■ **What is required**: The entire listing below is to be written out exactly, minus the pictures.

■ **The data**:
-=-=-
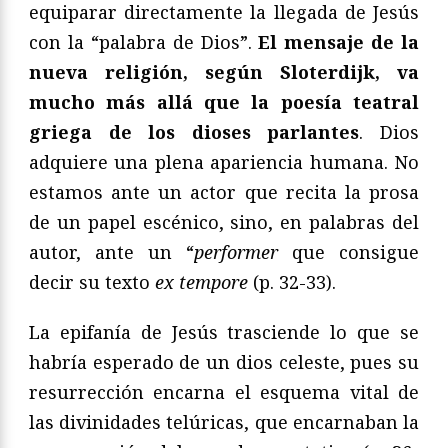
equiparar directamente la llegada de Jesús
con la “palabra de Dios”.
El mensaje de la
nueva religión, según Sloterdijk, va
mucho más allá que la poesía teatral
griega de los dioses parlantes
. Dios
adquiere una plena apariencia humana. No
estamos ante un actor que recita la prosa
de un papel escénico, sino, en palabras del
autor, ante un “
performer
que consigue
decir su texto
ex tempore
(p. 32-33).
La epifanía de Jesús trasciende lo que se
habría esperado de un dios celeste, pues su
resurrección encarna el esquema vital de
las divinidades telúricas, que encarnaban la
-=-=-
■ **Task result**:
equiparar directamente la llegada de Jesús
con la “palabra de Dios”.
El mensaje de la
nueva religión, según Sloterdijk, va
mucho más allá que la poesía teatral
griega de los dioses parlantes
. Dios
adquiere una plena apariencia humana. No
estamos ante un actor que recita la prosa
de un papel escénico, sino, en palabras del
autor, ante un “
performer
que consigue
decir su texto
ex tempore
(p. 32-33).
La epifanía de Jesús trasciende lo que se
habría esperado de un dios celeste, pues su
resurrección encarna el esquema vital de
las divinidades telúricas, que encarnaban la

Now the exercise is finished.